Y a-t-il encore un esprit sain à l’Élysée?
Cela fait longtemps que j’attire l’attention sur la santé mentale du chef de l’État. Or je ne suis pas le seul à le faire. J’écoutais il y a quelque temps Christian Combaz qui ne partage pas mes idées politiques mais dont les chroniques sur Youtube ne manquent pas de sel. Il y fait malheureusement parfois appel à de la psychanalyse à deux balles et c’est dommage car il tend à faire d’Emmanuel Macron un pervers narcissique, manipulateur au dernier degré, ce qui est le profil d’un autocrate, c’est à dire d’un homme politique qui ne souffre pas l’opposition et l’écrase comme le font les sadiques et les tueurs en série.
A mon avis, erronée, cette version est néanmoins assez intuitive et par là même convaincante sauf que, contrairement à ce que prétend Christian Combaz, je pense que Macron n’est pas à l’aise dans la séduction. Je le trouve au contraire toujours « emprunté » dans la relation : il joue mal le rôle pour lequel il se croit toutefois taillé sur mesure et sa communication est toujours empreinte d’un je-ne-sais-quoi qui cloche. Macron sonne faux comme un psychotique incapable de se mettre en phase avec autrui et au diapason du dialogue. On a toujours l’impression qu’il récite une leçon qu’il pense devoir correspondre à la situation. Mais ça tombe à plat. Son enthousiasme autant que sa colère sont en décalage et, à dire vrai, ridicules. Il donne la fâcheuse impression de manquer d’émotions véritables, ce qui rend ses discours si insupportables pour certains, au-delà même de ce qu’il y signifie.
Or le pervers narcissique joue au contraire sur les ressorts de l’empathie, modèle son discours sur les attentes de l’autre et trompe son monde grâce à sa faculté à dissimuler ses réelles intentions jusqu’à l’instant propice où il se dévoile. Pour Macron, le soi-disant pouvoir de séduction ne marche qu’avec ceux que la fonction présidentielle aveugle et dans une moindre mesure ceux dont il sert les intérêts, ce qui ne devrait à l’heure actuelle représenter qu’à peine 10% des Français.

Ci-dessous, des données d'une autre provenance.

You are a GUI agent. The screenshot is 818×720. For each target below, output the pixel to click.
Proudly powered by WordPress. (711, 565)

Le dernier bouquin de Gérard Davet et de Francis Lhomme, « Le traître et le néant », semble aller dans ce sens, je dis bien semble car je n’ai pas vraiment l’intention de me farcir les 600 pages de témoignages de l’enquête et les 110 témoins, tous piochés dans les cercles plus ou moins proches du pouvoir élyséen. J’ai en revanche longuement écouté l’entretien que les deux journalistes du Monde ont accordé à Serge Faubert sur Blast. Ce dernier essaie bien, sur la fin, d’orienter la conversation vers la pente glissante du « on a accouché d’un monstre » en parlant du président mais Davet et Lhomme restent malgré tout dépendants d’un a priori favorable vis-à- vis d’Emmanuel Macron. Ils refusent de passer le pas, éclairent brièvement quelques aspects du personnage mais en restent au caractère romanesque de l’opportuniste entre Rastignac et Bel-Ami. Le lecteur du Monde de Campagnol TV y trouvera son compte.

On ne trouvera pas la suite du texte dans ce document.